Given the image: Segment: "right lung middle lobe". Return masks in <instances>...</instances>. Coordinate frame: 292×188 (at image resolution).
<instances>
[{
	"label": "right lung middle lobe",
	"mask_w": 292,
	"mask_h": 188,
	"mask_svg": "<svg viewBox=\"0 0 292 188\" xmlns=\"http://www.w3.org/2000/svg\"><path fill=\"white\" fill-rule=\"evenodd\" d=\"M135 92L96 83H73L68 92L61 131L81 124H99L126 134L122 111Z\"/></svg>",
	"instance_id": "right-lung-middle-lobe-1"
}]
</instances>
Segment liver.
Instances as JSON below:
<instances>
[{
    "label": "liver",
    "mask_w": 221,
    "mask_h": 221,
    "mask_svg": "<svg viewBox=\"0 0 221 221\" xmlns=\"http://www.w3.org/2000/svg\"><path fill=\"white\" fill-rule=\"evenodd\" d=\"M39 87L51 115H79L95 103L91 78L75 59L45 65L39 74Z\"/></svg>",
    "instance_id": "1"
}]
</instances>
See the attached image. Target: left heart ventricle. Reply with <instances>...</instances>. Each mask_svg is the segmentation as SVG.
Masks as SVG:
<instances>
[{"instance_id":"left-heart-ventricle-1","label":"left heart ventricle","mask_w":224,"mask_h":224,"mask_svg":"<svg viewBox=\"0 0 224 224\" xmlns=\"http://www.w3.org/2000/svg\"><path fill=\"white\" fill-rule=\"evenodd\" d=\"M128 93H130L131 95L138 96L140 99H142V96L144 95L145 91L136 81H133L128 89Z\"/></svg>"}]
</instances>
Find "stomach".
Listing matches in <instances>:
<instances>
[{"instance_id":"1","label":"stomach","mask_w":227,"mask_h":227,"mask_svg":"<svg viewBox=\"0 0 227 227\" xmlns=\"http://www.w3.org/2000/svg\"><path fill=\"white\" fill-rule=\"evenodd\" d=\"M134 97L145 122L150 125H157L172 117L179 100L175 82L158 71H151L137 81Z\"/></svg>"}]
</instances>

————

Return the lines from the one containing "Segment liver." through the last line of the records. Include both ends and nothing else.

- _Task output_:
Segment liver.
Instances as JSON below:
<instances>
[{
    "label": "liver",
    "mask_w": 221,
    "mask_h": 221,
    "mask_svg": "<svg viewBox=\"0 0 221 221\" xmlns=\"http://www.w3.org/2000/svg\"><path fill=\"white\" fill-rule=\"evenodd\" d=\"M39 87L51 115H79L95 103L91 78L75 59L45 65L39 74Z\"/></svg>",
    "instance_id": "1"
}]
</instances>
See the attached image. Target: left heart ventricle. Reply with <instances>...</instances>. Each mask_svg is the segmentation as SVG.
Masks as SVG:
<instances>
[{"instance_id":"left-heart-ventricle-1","label":"left heart ventricle","mask_w":224,"mask_h":224,"mask_svg":"<svg viewBox=\"0 0 224 224\" xmlns=\"http://www.w3.org/2000/svg\"><path fill=\"white\" fill-rule=\"evenodd\" d=\"M128 93H130L131 95L138 96L140 99H142V96L144 95L145 91L136 81H133L128 89Z\"/></svg>"}]
</instances>
Find "stomach".
Listing matches in <instances>:
<instances>
[{"instance_id":"1","label":"stomach","mask_w":227,"mask_h":227,"mask_svg":"<svg viewBox=\"0 0 227 227\" xmlns=\"http://www.w3.org/2000/svg\"><path fill=\"white\" fill-rule=\"evenodd\" d=\"M134 97L145 122L150 125H157L172 117L179 100L175 82L158 71H151L137 81Z\"/></svg>"}]
</instances>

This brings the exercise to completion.